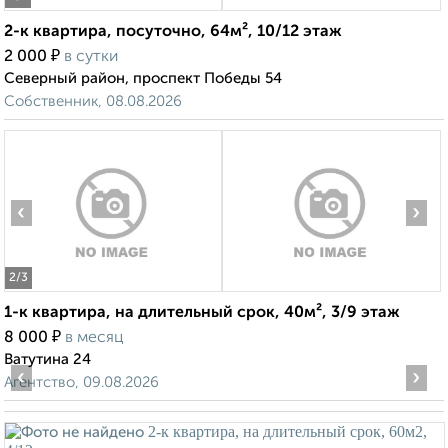
2-к квартира, посуточно, 64м², 10/12 этаж
₽
2 000
в сутки
Северный район, проспект Победы 54
Собственник, 08.08.2026
‹
›
2
/3
1-к квартира, на длительный срок, 40м², 3/9 этаж
₽
8 000
в месяц
Ватутина 24
‹
›
Агентство, 09.08.2026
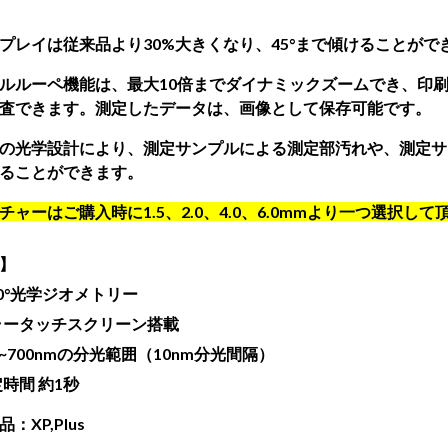
プレイは従来品より30%大きくなり、45°まで傾けることがで
ルルーペ機能は、最大10倍までダイナミックズームでき、印
査できます。測定したデータは、画像として保存可能です。
の光学設計により、測定サンプルによる測定部汚れや、測定サ
ることができます。
チャーはご購入時に1.5、2.0、4.0、6.0mmより一つ選択して
】
/0°光学ジオメトリー
ラータッチスクリーン搭載
0~700nmの分光範囲（10nm分光間隔）
時間 約1秒
品：
XP,Plus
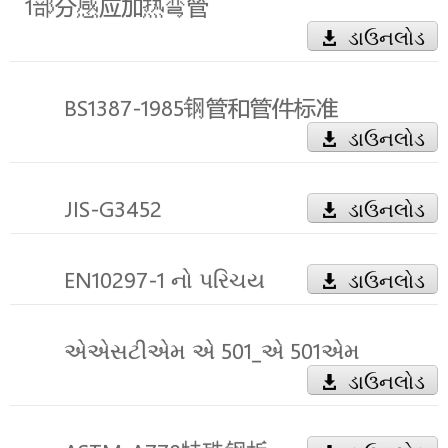
1部分感应加热弯管
ડાઉનલોડ
BS1387-1985钢管和管件标准
ડાઉનલોડ
JIS-G3452
ડાઉનલોડ
EN10297-1 નો પરિચય
ડાઉનલોડ
એએસટીએમ એ 501_એ 501એમ
ડાઉનલોડ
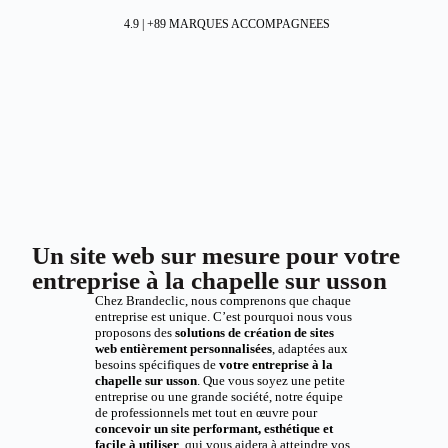
4.9 | +89 MARQUES ACCOMPAGNEES
Un site web sur mesure pour votre
entreprise à la chapelle sur usson
Chez Brandeclic, nous comprenons que chaque
entreprise est unique. C’est pourquoi nous vous
proposons des
solutions de création de sites
web entièrement personnalisées
, adaptées aux
besoins spécifiques de
votre entreprise à la
chapelle sur usson
. Que vous soyez une petite
entreprise ou une grande société, notre équipe
de professionnels met tout en œuvre pour
concevoir un site performant, esthétique et
facile à utiliser
, qui vous aidera à atteindre vos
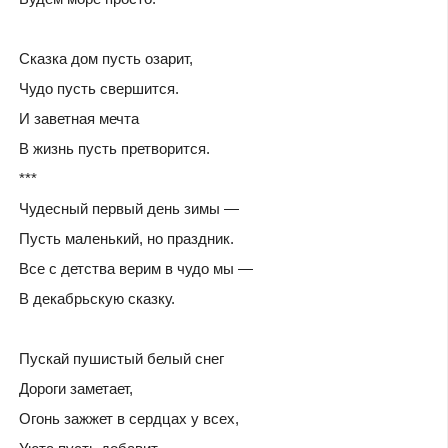
Сказка дом пусть озарит,
Чудо пусть свершится.
И заветная мечта
В жизнь пусть претворится.
***
Чудесный первый день зимы —
Пусть маленький, но праздник.
Все с детства верим в чудо мы —
В декабрьскую сказку.
Пускай пушистый белый снег
Дороги заметает,
Огонь зажжет в сердцах у всех,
-----
▶ _WORK REQUEST_: Once the pictures are set aside, repeat the remaining data word for word.

▶ _RESPONSE TO THE TASK_:
2-к квартира, посуточно, 64м², 10/12 этаж
₽
2 000
в сутки
Северный район, проспект Победы 54
Собственник, 08.08.2026
‹
›
2
/3
1-к квартира, на длительный срок, 40м², 3/9 этаж
₽
8 000
в месяц
Ватутина 24
‹
›
Агентство, 09.08.2026
プレイは従来品より30%大きくなり、45°まで傾けることがで
ルルーペ機能は、最大10倍までダイナミックズームでき、印
査できます。測定したデータは、画像として保存可能です。
の光学設計により、測定サンプルによる測定部汚れや、測定サ
ることができます。
チャーはご購入時に1.5、2.0、4.0、6.0mmより一つ選択して
】
/0°光学ジオメトリー
ラータッチスクリーン搭載
0~700nmの分光範囲（10nm分光間隔）
時間 約1秒
品：
XP,Plus
1部分感应加热弯管
ડાઉનલોડ
BS1387-1985钢管和管件标准
ડાઉનલોડ
JIS-G3452
ડાઉનલોડ
EN10297-1 નો પરિચય
ડાઉનલોડ
એએસટીએમ એ 501_એ 501એમ
ડાઉનલોડ
4.9 | +89 MARQUES ACCOMPAGNEES
Un site web sur mesure pour votre
entreprise à la chapelle sur usson
Chez Brandeclic, nous comprenons que chaque
entreprise est unique. C’est pourquoi nous vous
proposons des
solutions de création de sites
web entièrement personnalisées
, adaptées aux
besoins spécifiques de
votre entreprise à la
chapelle sur usson
. Que vous soyez une petite
entreprise ou une grande société, notre équipe
de professionnels met tout en œuvre pour
concevoir un site performant, esthétique et
facile à utiliser
, qui vous aidera à atteindre vos
Сказка дом пусть озарит,
Чудо пусть свершится.
И заветная мечта
В жизнь пусть претворится.
***
Чудесный первый день зимы —
Пусть маленький, но праздник.
Все с детства верим в чудо мы —
В декабрьскую сказку.
Пускай пушистый белый снег
Дороги заметает,
Огонь зажжет в сердцах у всех,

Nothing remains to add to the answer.